Start of Records to use

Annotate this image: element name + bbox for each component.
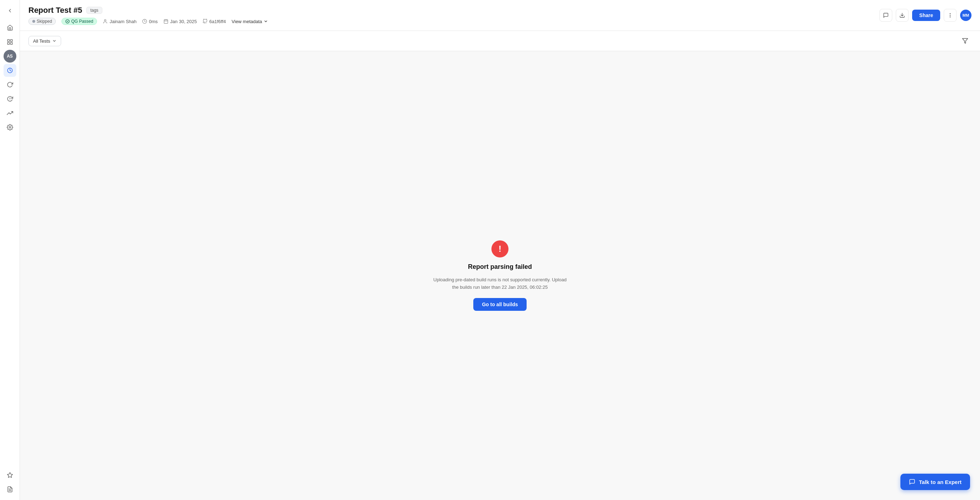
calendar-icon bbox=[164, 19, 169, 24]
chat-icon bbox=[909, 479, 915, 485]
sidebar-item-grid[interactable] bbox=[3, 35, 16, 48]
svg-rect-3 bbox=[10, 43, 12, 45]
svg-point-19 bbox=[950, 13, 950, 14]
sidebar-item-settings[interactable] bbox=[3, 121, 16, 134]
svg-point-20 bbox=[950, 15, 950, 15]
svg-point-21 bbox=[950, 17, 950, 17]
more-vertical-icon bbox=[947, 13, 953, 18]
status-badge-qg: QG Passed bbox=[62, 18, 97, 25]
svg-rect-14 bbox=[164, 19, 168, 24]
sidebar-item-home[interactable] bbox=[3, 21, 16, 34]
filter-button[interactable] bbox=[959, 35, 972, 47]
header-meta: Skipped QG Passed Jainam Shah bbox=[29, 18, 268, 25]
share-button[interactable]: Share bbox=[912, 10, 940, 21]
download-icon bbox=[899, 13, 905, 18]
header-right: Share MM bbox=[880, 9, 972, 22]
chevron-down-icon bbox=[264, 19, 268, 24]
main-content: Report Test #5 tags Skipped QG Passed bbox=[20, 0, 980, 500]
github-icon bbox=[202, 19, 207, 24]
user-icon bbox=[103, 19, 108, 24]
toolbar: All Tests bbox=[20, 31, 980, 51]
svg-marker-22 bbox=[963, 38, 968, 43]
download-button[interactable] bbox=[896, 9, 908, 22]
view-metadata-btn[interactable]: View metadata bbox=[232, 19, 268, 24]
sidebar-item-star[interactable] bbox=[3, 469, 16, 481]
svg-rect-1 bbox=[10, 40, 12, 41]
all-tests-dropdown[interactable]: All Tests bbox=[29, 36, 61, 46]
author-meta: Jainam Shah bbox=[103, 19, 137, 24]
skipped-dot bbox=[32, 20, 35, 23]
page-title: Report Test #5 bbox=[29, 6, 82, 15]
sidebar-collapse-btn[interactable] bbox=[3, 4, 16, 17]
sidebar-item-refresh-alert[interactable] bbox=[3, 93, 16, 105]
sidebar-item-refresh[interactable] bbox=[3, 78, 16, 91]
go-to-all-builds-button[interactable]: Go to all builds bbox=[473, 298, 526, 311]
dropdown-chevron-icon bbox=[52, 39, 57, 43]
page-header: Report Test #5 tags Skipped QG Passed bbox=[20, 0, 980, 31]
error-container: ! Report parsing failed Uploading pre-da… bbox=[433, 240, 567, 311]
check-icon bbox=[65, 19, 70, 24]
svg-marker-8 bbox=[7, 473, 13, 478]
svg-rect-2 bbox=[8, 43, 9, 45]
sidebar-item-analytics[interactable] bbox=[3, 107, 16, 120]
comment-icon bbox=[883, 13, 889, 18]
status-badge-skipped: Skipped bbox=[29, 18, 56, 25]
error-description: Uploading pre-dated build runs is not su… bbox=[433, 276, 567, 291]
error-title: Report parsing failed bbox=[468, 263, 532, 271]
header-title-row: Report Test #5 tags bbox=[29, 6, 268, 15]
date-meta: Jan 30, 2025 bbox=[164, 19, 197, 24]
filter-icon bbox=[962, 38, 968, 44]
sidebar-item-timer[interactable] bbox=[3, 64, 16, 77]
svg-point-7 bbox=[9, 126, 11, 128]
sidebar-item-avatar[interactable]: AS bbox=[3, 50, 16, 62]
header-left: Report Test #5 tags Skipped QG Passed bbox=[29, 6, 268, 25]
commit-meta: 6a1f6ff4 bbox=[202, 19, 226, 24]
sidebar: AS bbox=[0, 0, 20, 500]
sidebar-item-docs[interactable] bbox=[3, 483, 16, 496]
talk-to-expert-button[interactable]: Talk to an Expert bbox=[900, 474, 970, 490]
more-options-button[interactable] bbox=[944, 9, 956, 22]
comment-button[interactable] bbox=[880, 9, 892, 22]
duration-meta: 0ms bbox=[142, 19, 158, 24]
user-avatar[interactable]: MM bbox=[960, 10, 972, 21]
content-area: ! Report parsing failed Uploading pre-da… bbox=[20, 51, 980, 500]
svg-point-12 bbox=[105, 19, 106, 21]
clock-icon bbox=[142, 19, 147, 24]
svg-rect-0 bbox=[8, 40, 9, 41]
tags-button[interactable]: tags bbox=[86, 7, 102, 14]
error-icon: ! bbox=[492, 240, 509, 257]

End of Records to use

Your answer should be an exact copy of the records above, with no pictures in it.

Annotate this image: element name + bbox for each component.
calendar-icon bbox=[164, 19, 169, 24]
chat-icon bbox=[909, 479, 915, 485]
sidebar-item-grid[interactable] bbox=[3, 35, 16, 48]
svg-rect-3 bbox=[10, 43, 12, 45]
svg-point-19 bbox=[950, 13, 950, 14]
sidebar-item-settings[interactable] bbox=[3, 121, 16, 134]
svg-point-20 bbox=[950, 15, 950, 15]
svg-point-21 bbox=[950, 17, 950, 17]
more-vertical-icon bbox=[947, 13, 953, 18]
status-badge-qg: QG Passed bbox=[62, 18, 97, 25]
svg-rect-14 bbox=[164, 19, 168, 24]
sidebar-item-home[interactable] bbox=[3, 21, 16, 34]
filter-button[interactable] bbox=[959, 35, 972, 47]
header-meta: Skipped QG Passed Jainam Shah bbox=[29, 18, 268, 25]
share-button[interactable]: Share bbox=[912, 10, 940, 21]
download-icon bbox=[899, 13, 905, 18]
header-right: Share MM bbox=[880, 9, 972, 22]
chevron-down-icon bbox=[264, 19, 268, 24]
main-content: Report Test #5 tags Skipped QG Passed bbox=[20, 0, 980, 500]
github-icon bbox=[202, 19, 207, 24]
user-icon bbox=[103, 19, 108, 24]
toolbar: All Tests bbox=[20, 31, 980, 51]
svg-marker-22 bbox=[963, 38, 968, 43]
download-button[interactable] bbox=[896, 9, 908, 22]
view-metadata-btn[interactable]: View metadata bbox=[232, 19, 268, 24]
sidebar-item-star[interactable] bbox=[3, 469, 16, 481]
svg-rect-1 bbox=[10, 40, 12, 41]
all-tests-dropdown[interactable]: All Tests bbox=[29, 36, 61, 46]
author-meta: Jainam Shah bbox=[103, 19, 137, 24]
skipped-dot bbox=[32, 20, 35, 23]
page-title: Report Test #5 bbox=[29, 6, 82, 15]
sidebar-collapse-btn[interactable] bbox=[3, 4, 16, 17]
sidebar-item-refresh-alert[interactable] bbox=[3, 93, 16, 105]
sidebar-item-refresh[interactable] bbox=[3, 78, 16, 91]
go-to-all-builds-button[interactable]: Go to all builds bbox=[473, 298, 526, 311]
dropdown-chevron-icon bbox=[52, 39, 57, 43]
page-header: Report Test #5 tags Skipped QG Passed bbox=[20, 0, 980, 31]
error-container: ! Report parsing failed Uploading pre-da… bbox=[433, 240, 567, 311]
check-icon bbox=[65, 19, 70, 24]
svg-marker-8 bbox=[7, 473, 13, 478]
svg-rect-2 bbox=[8, 43, 9, 45]
sidebar-item-analytics[interactable] bbox=[3, 107, 16, 120]
comment-icon bbox=[883, 13, 889, 18]
status-badge-skipped: Skipped bbox=[29, 18, 56, 25]
error-description: Uploading pre-dated build runs is not su… bbox=[433, 276, 567, 291]
error-title: Report parsing failed bbox=[468, 263, 532, 271]
header-title-row: Report Test #5 tags bbox=[29, 6, 268, 15]
date-meta: Jan 30, 2025 bbox=[164, 19, 197, 24]
filter-icon bbox=[962, 38, 968, 44]
sidebar-item-timer[interactable] bbox=[3, 64, 16, 77]
svg-point-7 bbox=[9, 126, 11, 128]
sidebar-item-avatar[interactable]: AS bbox=[3, 50, 16, 62]
header-left: Report Test #5 tags Skipped QG Passed bbox=[29, 6, 268, 25]
commit-meta: 6a1f6ff4 bbox=[202, 19, 226, 24]
sidebar: AS bbox=[0, 0, 20, 500]
sidebar-item-docs[interactable] bbox=[3, 483, 16, 496]
talk-to-expert-button[interactable]: Talk to an Expert bbox=[900, 474, 970, 490]
more-options-button[interactable] bbox=[944, 9, 956, 22]
comment-button[interactable] bbox=[880, 9, 892, 22]
duration-meta: 0ms bbox=[142, 19, 158, 24]
user-avatar[interactable]: MM bbox=[960, 10, 972, 21]
content-area: ! Report parsing failed Uploading pre-da… bbox=[20, 51, 980, 500]
svg-point-12 bbox=[105, 19, 106, 21]
clock-icon bbox=[142, 19, 147, 24]
svg-rect-0 bbox=[8, 40, 9, 41]
tags-button[interactable]: tags bbox=[86, 7, 102, 14]
error-icon: ! bbox=[492, 240, 509, 257]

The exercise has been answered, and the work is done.